What the task asks:
Give a single number in reply. It is the count of lines below that contain the string "field".

The data:
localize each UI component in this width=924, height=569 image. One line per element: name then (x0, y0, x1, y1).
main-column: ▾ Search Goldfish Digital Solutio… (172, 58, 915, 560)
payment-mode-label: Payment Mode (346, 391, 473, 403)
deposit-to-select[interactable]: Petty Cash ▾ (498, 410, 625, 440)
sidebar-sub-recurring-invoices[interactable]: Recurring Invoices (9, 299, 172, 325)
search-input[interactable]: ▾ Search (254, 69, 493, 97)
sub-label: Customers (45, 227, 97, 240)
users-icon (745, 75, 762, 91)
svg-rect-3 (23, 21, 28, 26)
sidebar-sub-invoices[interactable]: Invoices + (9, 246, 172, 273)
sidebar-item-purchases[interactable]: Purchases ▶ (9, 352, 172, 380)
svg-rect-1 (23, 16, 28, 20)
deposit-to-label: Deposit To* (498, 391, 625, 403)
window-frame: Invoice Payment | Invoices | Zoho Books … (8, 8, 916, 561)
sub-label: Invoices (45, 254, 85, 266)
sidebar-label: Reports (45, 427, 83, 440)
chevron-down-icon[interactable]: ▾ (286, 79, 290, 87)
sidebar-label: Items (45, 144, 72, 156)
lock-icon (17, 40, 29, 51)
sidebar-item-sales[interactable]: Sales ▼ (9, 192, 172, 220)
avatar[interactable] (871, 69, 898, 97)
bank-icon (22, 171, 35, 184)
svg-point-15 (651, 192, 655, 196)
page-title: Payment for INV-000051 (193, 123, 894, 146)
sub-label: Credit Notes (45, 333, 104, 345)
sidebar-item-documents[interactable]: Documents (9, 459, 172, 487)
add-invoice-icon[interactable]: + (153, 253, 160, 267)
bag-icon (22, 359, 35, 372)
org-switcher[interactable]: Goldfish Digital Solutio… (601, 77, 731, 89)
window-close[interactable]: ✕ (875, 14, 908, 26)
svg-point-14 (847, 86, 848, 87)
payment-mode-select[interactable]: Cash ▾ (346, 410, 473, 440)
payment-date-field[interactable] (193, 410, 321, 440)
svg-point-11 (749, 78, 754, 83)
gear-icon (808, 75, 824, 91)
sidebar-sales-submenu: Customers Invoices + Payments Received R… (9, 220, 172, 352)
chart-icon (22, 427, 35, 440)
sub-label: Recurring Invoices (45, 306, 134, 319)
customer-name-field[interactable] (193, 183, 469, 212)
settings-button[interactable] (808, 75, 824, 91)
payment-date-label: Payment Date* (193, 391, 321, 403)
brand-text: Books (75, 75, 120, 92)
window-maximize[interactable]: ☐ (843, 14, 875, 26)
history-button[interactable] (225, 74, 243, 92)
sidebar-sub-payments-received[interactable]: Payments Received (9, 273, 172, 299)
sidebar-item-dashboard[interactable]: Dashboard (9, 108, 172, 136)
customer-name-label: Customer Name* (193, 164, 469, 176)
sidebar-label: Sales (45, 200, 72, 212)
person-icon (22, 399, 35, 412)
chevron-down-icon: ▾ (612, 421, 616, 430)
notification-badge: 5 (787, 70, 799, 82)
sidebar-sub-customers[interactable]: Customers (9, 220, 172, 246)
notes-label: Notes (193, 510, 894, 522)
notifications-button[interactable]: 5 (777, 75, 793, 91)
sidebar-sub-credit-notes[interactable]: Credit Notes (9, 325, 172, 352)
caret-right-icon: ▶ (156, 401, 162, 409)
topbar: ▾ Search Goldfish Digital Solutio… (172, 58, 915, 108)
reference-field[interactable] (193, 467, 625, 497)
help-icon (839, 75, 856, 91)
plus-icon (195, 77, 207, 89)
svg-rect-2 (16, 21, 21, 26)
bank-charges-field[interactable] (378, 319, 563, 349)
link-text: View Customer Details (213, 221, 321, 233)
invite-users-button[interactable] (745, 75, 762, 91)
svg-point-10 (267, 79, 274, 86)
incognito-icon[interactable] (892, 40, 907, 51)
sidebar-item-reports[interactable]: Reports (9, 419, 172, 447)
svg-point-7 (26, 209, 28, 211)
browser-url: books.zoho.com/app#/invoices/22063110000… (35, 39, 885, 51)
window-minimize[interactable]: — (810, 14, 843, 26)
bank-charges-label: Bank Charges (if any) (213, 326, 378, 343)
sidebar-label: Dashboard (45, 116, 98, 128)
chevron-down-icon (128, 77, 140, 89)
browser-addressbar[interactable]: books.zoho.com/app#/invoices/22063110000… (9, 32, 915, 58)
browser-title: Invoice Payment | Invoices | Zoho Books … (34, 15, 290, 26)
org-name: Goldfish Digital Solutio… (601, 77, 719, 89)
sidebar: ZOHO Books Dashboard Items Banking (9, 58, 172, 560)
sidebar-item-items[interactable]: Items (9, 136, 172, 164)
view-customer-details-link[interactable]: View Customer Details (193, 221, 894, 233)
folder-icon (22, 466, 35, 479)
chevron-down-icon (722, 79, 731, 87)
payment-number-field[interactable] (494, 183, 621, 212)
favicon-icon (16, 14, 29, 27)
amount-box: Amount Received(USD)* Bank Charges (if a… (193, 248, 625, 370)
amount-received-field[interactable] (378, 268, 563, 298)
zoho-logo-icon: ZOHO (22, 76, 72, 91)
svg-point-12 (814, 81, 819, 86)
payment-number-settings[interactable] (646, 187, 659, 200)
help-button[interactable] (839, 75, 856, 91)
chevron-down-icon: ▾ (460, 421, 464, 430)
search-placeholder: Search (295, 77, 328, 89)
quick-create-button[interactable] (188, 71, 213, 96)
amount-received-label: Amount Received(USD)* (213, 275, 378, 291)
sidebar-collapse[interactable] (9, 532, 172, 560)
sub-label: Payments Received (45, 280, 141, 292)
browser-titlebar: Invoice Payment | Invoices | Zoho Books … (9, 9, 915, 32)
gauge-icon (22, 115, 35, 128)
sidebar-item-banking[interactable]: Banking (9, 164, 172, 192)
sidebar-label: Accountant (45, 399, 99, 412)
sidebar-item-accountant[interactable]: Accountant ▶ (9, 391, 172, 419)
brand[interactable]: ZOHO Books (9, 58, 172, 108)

Answer space:
6